Recovery on the horizon

Features - 2021 // STATE OF THE INDUSTRY // Economy

The economic outlook for 2022 is promising with productivity growth and GDP expected to remain above pre-pandemic levels.

September 8, 2021

© Leszek Glasner | Adobe Stock

In July, the Congressional Budget Office revised its outlook from earlier in the year, projecting stronger economic growth for the next decade.

“As the pandemic eases and demand for consumer services surges, real (inflation-adjusted) gross domestic product (GDP) is projected to increase by 7.4% and surpass its potential (maximum sustainable) level by the end of 2021,” according to the CBO’s budget and economic outlook for 2021-2031. “The annual growth of real GDP averages 2.8% during the five-year period from 2021 to 2025, exceeding the 2% growth rate of real potential GDP. Over the 2026–2031 period, real GDP growth averages 1.6%, which is less than its long-term historical average, primarily because the labor force is expected to grow more slowly than it has in the past.”
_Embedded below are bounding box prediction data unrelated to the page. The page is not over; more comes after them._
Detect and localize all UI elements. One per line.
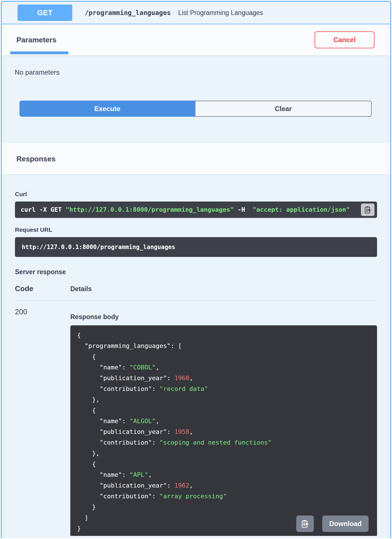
response-details: Response body [70,308,377,536]
method-badge[interactable]: GET [18,5,72,21]
response-table-header: Code Details [15,284,377,293]
operation-summary-row[interactable]: GET /programming_languages List Programm… [2,2,390,24]
details-column-header: Details [70,285,92,293]
execute-button[interactable]: Execute [19,101,195,117]
response-body-code[interactable]: Download { "programming_languages": [ { … [70,325,377,536]
parameters-section-header: Parameters Cancel [2,24,390,55]
operation-block-get: GET /programming_languages List Programm… [1,1,391,538]
execute-row: Execute Clear [19,101,372,117]
tab-active-underline [10,51,68,54]
copy-response-button[interactable] [296,516,314,532]
responses-title: Responses [15,155,56,163]
code-column-header: Code [15,284,70,293]
clipboard-copy-icon [300,519,310,528]
server-response-label: Server response [15,268,377,276]
no-parameters-message: No parameters [15,68,390,76]
table-divider [15,300,377,301]
request-url-label: Request URL [15,226,377,233]
curl-label: Curl [15,191,377,198]
clear-button[interactable]: Clear [195,101,372,117]
operation-path: /programming_languages [85,9,171,16]
cancel-button[interactable]: Cancel [315,31,374,48]
clipboard-copy-icon [363,205,372,214]
download-button[interactable]: Download [322,516,369,532]
spacer [15,117,390,143]
curl-command-bar[interactable]: curl -X GET "http://127.0.0.1:8000/progr… [15,202,377,218]
responses-section-header: Responses [2,143,390,174]
parameters-body: No parameters Execute Clear [2,55,390,143]
response-row: 200 Response body [15,308,377,536]
status-code: 200 [15,308,70,316]
responses-body: Curl curl -X GET "http://127.0.0.1:8000/… [2,174,390,538]
response-body-label: Response body [70,313,377,321]
operation-summary: List Programming Languages [178,9,263,17]
response-body-actions: Download [296,516,369,532]
tab-parameters[interactable]: Parameters [15,35,58,45]
copy-curl-button[interactable] [361,204,374,216]
request-url-bar: http://127.0.0.1:8000/programming_langua… [15,237,377,257]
The CBO reports that employment “surpasses its pre-pandemic level in mid-2022” and the unemployment rate declines through 2022 “and then remains near or below 4% for several years.”

The CBO’s projections for stronger economic growth are due a few factors including: the office expects “recently enacted fiscal policies to boost output;” and the CBO has “raised its estimate of the consumer spending that results from the additional savings that households accumulated during the pandemic. As a result, the agency’s projections of inflation are also higher than the projections made in February, as output now exceeds its potential level sooner and by a larger amount that previously anticipated, reflecting the more positive outlook for economic growth.”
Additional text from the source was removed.